HUISではこの【シャトルリネン】を使った505スカートパンツを、他のコットン生地と同じ19,800+taxという価格で展開しています。
HUIS商品の価格には、いわゆる“ブランド料”というものを載せていません。単純な原価からの積算で、できる限り上代を下げられるよう価格設定をしています。
その上で「一般的に価格が高いと思われているリネン100%の生地」と、「他のコットン生地」とが同じ価格帯になる、ということは、裏を返せばいかにHUISのコットン生地が高価な生地なのか、ということが分かりやすいかと思います。
そして同時に、世の中に安価なコットン生地がどれほどあふれているのか、ということもイメージできるかと思います。
生地の品質は、主に「①原料となる糸の品質」と「②織る織機(しょっき)」の2つの要素で決まります。
①高品質な糸ほど生産できる地域が限られ、生育に時間と手間がかかることから、原価は高くなりますが、繊維長が細く長いため、ツヤがあり丈夫な糸ができます。
②古い織機ほど現存する数が限られていて、技術を持った職人しか扱うことができず、また大変な時間と手間がかかることから、原価は高くなりますが、他にはない風合いや着心地・耐久性など様々な機能をもちます。
こうした品質と価格の相関関係はとても分かりやすく、人の手を介して作られるものだからこそ、効率化とともに失われるものがある、という分かりやすい世界なのだと思います。
HUISの生地はこの2つの要素に一切の妥協をしません。スビン・スーピマ・ギザなど最高品質の糸を使いながら、最も古い織機「シャトル織機」で織ることで、他にはない最高品質の生地が生まれる、ということをこれまでもご紹介してきました。
裏を返せば、安価な原料の糸を使い、超高速型の織機を使うことで、安価な生地を大量に生産することができます。残念ながら、現在私たちの身の回りにある衣服はこうしたものが多くを占めている、ということもイメージしやすいと思います。
ここで、一般的にリネン100%の服は高いものが多い、という理由についてもご説明させていただきたいと思います。
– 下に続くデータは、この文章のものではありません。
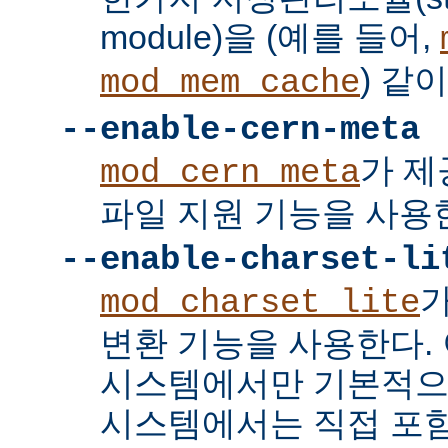
module)을 (예를 들어,
) 같
mod_mem_cache
--enable-cern-meta
가 제
mod_cern_meta
파일 지원 기능을 사용
--enable-charset-li
mod_charset_lite
변환 기능을 사용한다. 
시스템에서만 기본적으
시스템에서는 직접 포함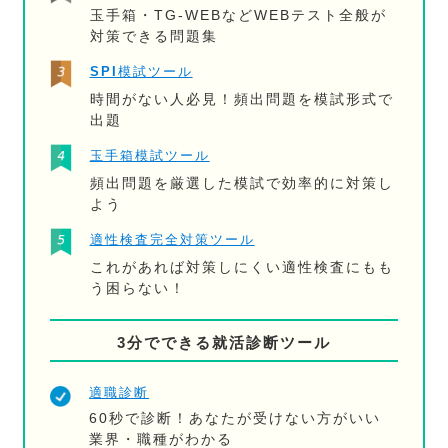
玉手箱・TG-WEBなどWEBテスト全般が
対策できる問題集
SPI模試ツール
時間がない人必見！頻出問題を模試形式で
出題
玉手箱模試ツール
頻出問題を厳選した模試で効率的に対策し
よう
適性検査完全対策ツール
これがあれば対策しにくい適性検査にもも
う困らない！
3分でできる就活診断ツール
適職診断
60秒で診断！あなたが受けない方がいい
業界・職種がわかる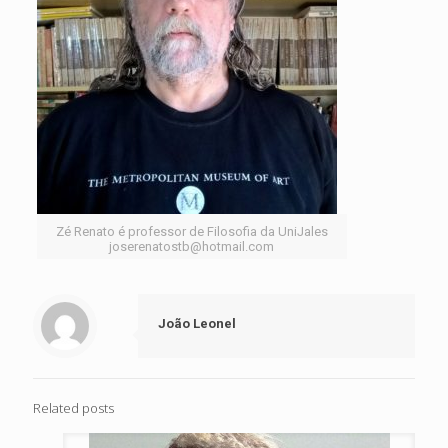
Zé Renato é professor de Filosofia da UniJales
joserenatostb@hotmail.com
João Leonel
Related posts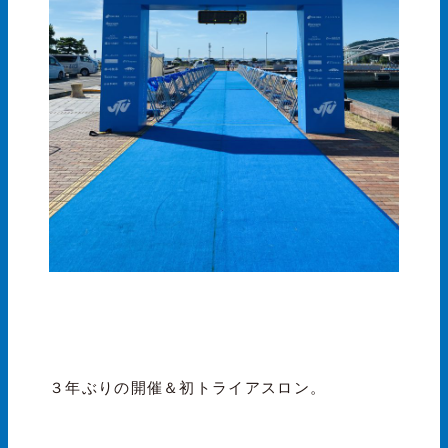
３年ぶりの開催＆初トライアスロン。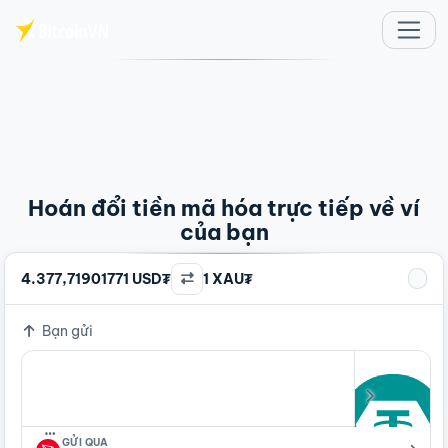
Chuyển đến nội dung chính
Hoán đổi tiền mã hóa trực tiếp về ví
của bạn
4.377,71901771 USD₮
1 XAU₮
Bạn gửi
…
GỬI QUA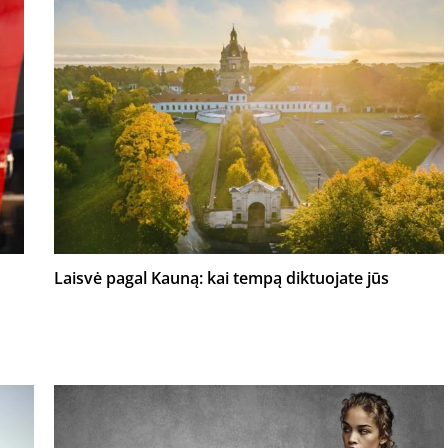
Laisvė pagal Kauną: kai tempą diktuojate jūs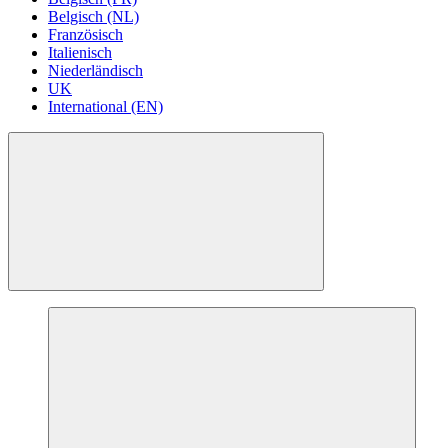
Belgisch (NL)
Französisch
Italienisch
Niederländisch
UK
International (EN)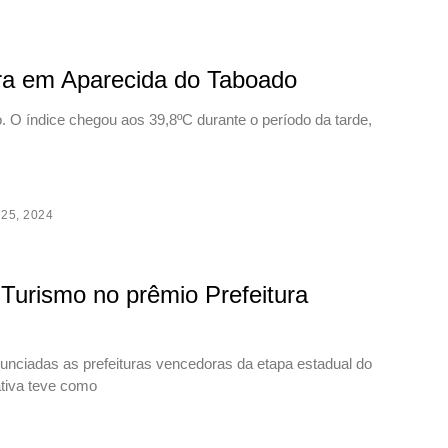
ira em Aparecida do Taboado
. O índice chegou aos 39,8ºC durante o período da tarde,
 25, 2024
 Turismo no prêmio Prefeitura
nciadas as prefeituras vencedoras da etapa estadual do
tiva teve como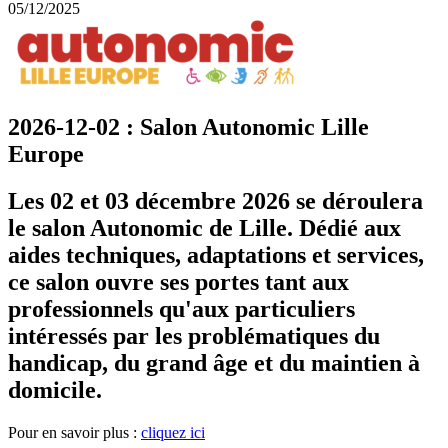
05/12/2025
2026-12-02 : Salon Autonomic Lille
Europe
Les 02 et 03 décembre 2026 se déroulera
le salon Autonomic de Lille. Dédié aux
aides techniques, adaptations et services,
ce salon ouvre ses portes tant aux
professionnels qu'aux particuliers
intéressés par les problématiques du
handicap, du grand âge et du maintien à
domicile.
Pour en savoir plus :
cliquez ici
様々な品種があり品質差の幅が大きいコットンと違い、リネンは品種が少なく品質差が小さいため、コットンのように大きく価格を抑えたリネン原料がないため、安価な生地を作ろうとしても①の部分で限界がある、ということです。
できるだけ安価なリネン糸を使い、高速型の織機で織ったとしても、生地価格を一定以下にすることができないため、リネン100%の衣服の多くは価格が高めの商品になってしまうのです。スカートが3〜4万円、ワンピースが5〜6万円といったことも多いでしょう。(やはりそれだけ天然素材は高いということもご理解いただけると思います)
HUISの【シャトルリネン】は、そうした一般的に流通するリネン素材とは一線を画す生地です。
フランス・ノルマンディー地方で生産されたリネンを原料とし、ネップ(節)やムラの少ない高品質のリネン糸を使うとともに、1日稼働し続けてもわずかしか織り上がらない「シャトル織機」を使い、遠州の職人が毎日欠かさず目を張って織り続けることで、やっとできあがる希少な生地です。
こうした生地を使ったスカートパンツを19,800円という価格で展開できるのは、生地の直接仕入れやBtoC直販といった、HUISが安価に商品展開をできる4つの特別な理由があるからです。
詳細については以前解説させていただいた記事↓をあらためてぜひご覧ください。
■“HUISの価格の秘密について”
https://1-huis.com/all/10673
そして、この【シャトルリネン】で感じていただいた価格の違和感を通して、リネン以外のHUISの生地、遠州織物という生地がいかに特別な生地か、ということも感じていただければと思います。
2022SSもたくさんの新たなアイテムを展開していきます。ぜひご期待くださいね。